Examine the records and identify each line that includes the string "soit". Copy those lines.

--- Information ---

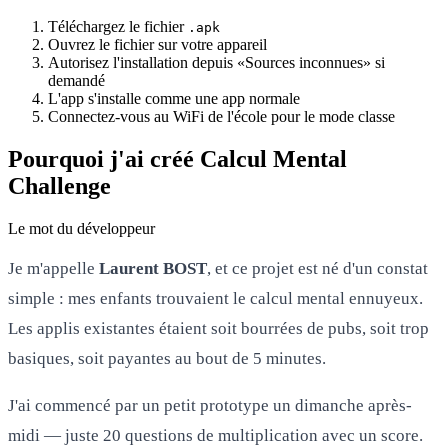
Téléchargez le fichier
.apk
Ouvrez le fichier sur votre appareil
Autorisez l'installation depuis «Sources inconnues» si
demandé
L'app s'installe comme une app normale
Connectez-vous au WiFi de l'école pour le mode classe
Pourquoi j'ai créé Calcul Mental
Challenge
Le mot du développeur
Je m'appelle
Laurent BOST
, et ce projet est né d'un constat
simple : mes enfants trouvaient le calcul mental ennuyeux.
Les applis existantes étaient soit bourrées de pubs, soit trop
basiques, soit payantes au bout de 5 minutes.
J'ai commencé par un petit prototype un dimanche après-
midi — juste 20 questions de multiplication avec un score.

---

■ Your solution:
Les applis existantes étaient soit bourrées de pubs, soit trop
basiques, soit payantes au bout de 5 minutes.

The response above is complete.